Lerra looked at the console again and tapped it and her face returned to normal. “It must have been a loose connection somewhere. Preparing to expand the tesseract field.”
“If that’s all taken care of,” I said getting up from my chair, “I don’t think you’ll need me anymore.”
Lerra didn’t even look at me as she focused on the console and the stars. “No I’m okay here, besides you probably want to make the charts for the rest of the trip.”
“Yeah,” I said a bit too snippily I have to admit, I knew just how hard it was to fly a ship through space let alone into a corridor, “I can’t thought since you haven’t told me where we’re going.”
Lerra hit a switch before she looked over her shoulder at me. “We’re heading to Destiny’s Grove, New London colony to be exact.”
At that point you could have used my chine to polish the floors it was hanging so low. “Destiny’s Grove isn’t a pirate’s den, it is the pirate den.”
“No shit.” She snorts at me before she focuses on the stars in front of us. “That’s why you’re being paid a hundred thousand credits for this trip.”
“I thought it was a bit much but I thought it was because of my reputation.” I admitted. “Now that you’re telling me where we’re going I realize that the twenty thousand was more a danger fee than my reputation getting ahead of me, wasn’t it?”
“Obviously.” She said with a roll of her eyes.
“Is there anything else you have neglected to tell me about this damn trip?”
“Only that you’ll have to make a route that will keep us clear of rouge asteroids while flying in or near to gray mode so we don’t attract pirates.”
“Grey mode.” I snapped in shock with my tongue rolling out of my mouth to clean the floor along with my chine.
Lerra tilled her head and smirked at me before she said. “Jenkins could do it.”
“What was he,” I gaffed, “a god or something.”
“Not really,” She said flatly, “he never even made a pass at me. I guess whiskers were more his things rather than smooth green skin and cybernetic arms.”
“You don’t make this shit easy do you?”
“What would be the fun in that?”
“I’m on a freighter full of mad men.” I sighed in resignation since the ship was already on it way and it was too late to get off now.
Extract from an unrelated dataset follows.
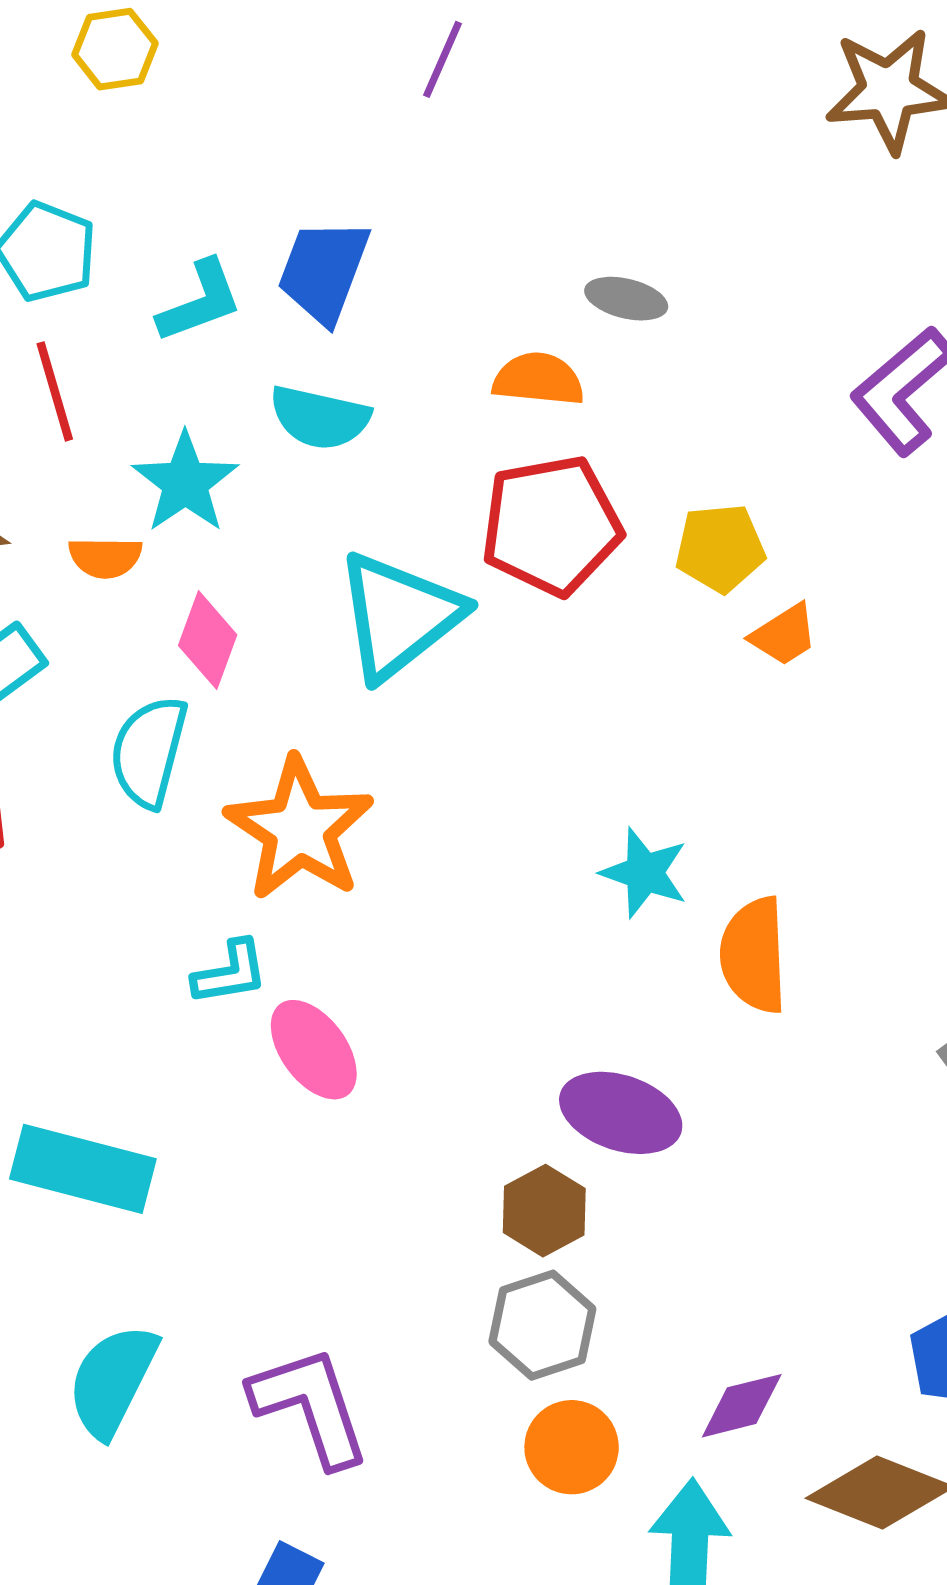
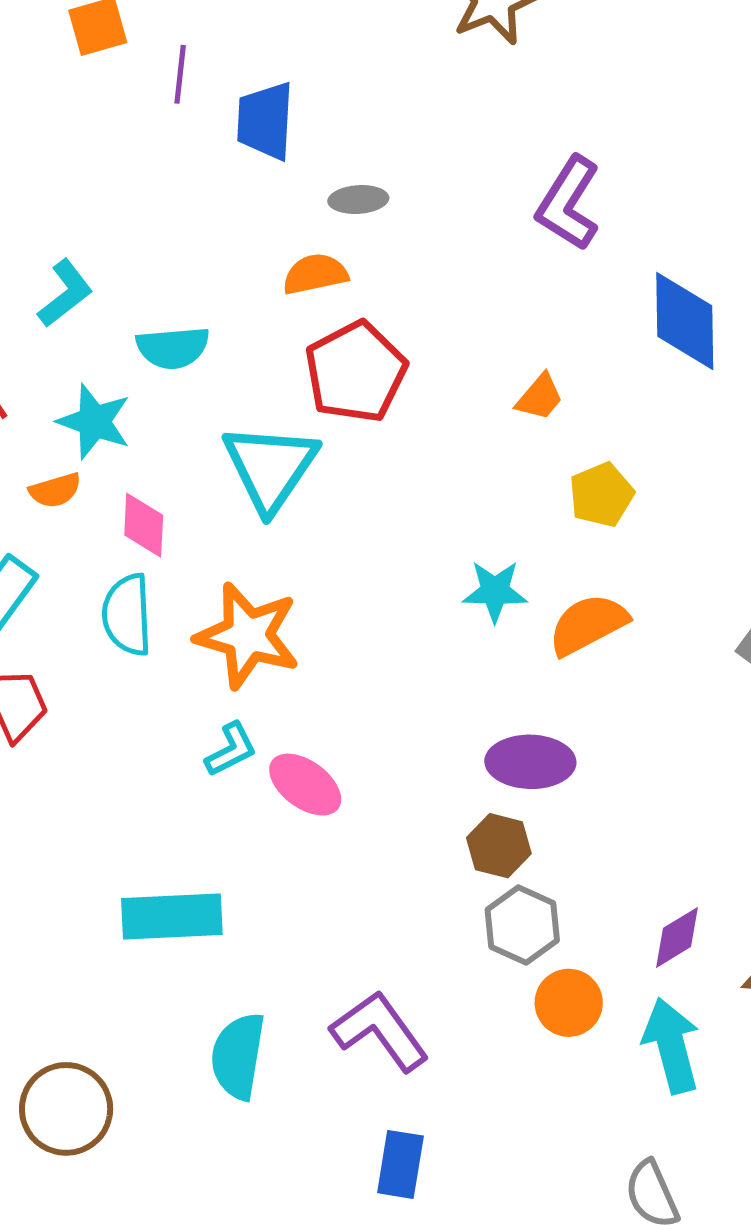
blue trapezoid: (324, 271) -> (265, 121), moved
yellow pentagon: (720, 548) -> (601, 495), moved
orange semicircle: (754, 955) -> (588, 624), turned 82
“Ahem.” Lerra coughed, “would you like to correct that.”
“Huh,” I said and gave it a moment’s thought before I realized Lerra meant her. “I’m sorry,” I said in an exaggerated manner, “a freighter full of mad men, and one green skinned, amber blooded, plant based hermaphrodite.”
“Thank you.” Lerra said with a smile that I could only see for a second before she turned her head again. “Now go make your maps.”